Maybe Ryan Vogelsong doesn't feel like the hero after tonight's start and maybe he never feels like the hero because acknowledging that status means necessarily surrendering the label of "reject" that so clearly fuels his fire. Maybe hero is the wrong word to use here anyway. Maybe the right word to use here is one that means the most: pro.


And for that matter, Matt Duffy and Jarrett Parker became pros today and what a nice start for Duffy at second base. He made some nice contact, got hit by a pitch, turned a double play, and oh yeah, his first major league hit was an RBI-single. Maybe this is the best we get out of Matt Duffy or maybe he's Brandon Hicks' April but for the month of August. Regardless, in a parallel universe, he's not a baseball player, he's a high school P.E. teacher:


Good morning, class. I'm Mr. Duffy. Today we'll be learning about all the nifty things you can do with just a jumprope.


Anyway, you can't say the Giants did nothing at the trade deadline because -- LOOK. It's August 1st and there are *two* guys you've never really heard of before and they're both on the roster to soothe the Giants' roster sore spots. That is the platonic ideal of a deadline move. ERGO…
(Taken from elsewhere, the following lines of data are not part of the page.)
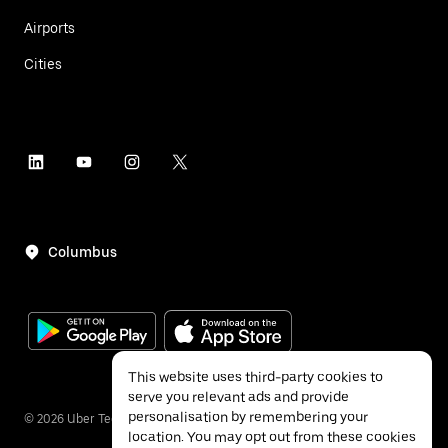
Airports
Cities
Columbus
This website uses third-party cookies to
serve you relevant ads and provide
personalisation by remembering your
©
2026
Uber Technologies Inc.
location. You may opt out from these cookies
Bah. Hurry back, Angel Pagan and Brandon Belt. The kids are alright, but we want flowing locks and two Brandons...



When Brandon Crawford has three hits against a lefty and hits his ninth triple of the season on August 1st you have to say that he has far exceeded most people's expectations in terms of his offense. Well, I'm sure most people within the Giants organization felt this was always the guy he was going to be, but I'm not going to let anyone forget about their assessments of Armando Benitez, Jose Guillen, Orlando Cabrera and Dan Uggla. Sometimes you guess right and cut the correct wire. I'm saying part of the joy from his performance at the plate is the surprise factor. The glove has always played, but the bat has been a question mark. In parts of the past two seasons he's shown glimpses but this year he's really fought off the notion that he's a platoon hitter and I think the progress he's made overall, showing a bit more power two years ago and a bit more contact last year is a steady ascent that is both laudable and surprising. Surprise isn't bad and neither is Brandon Crawford.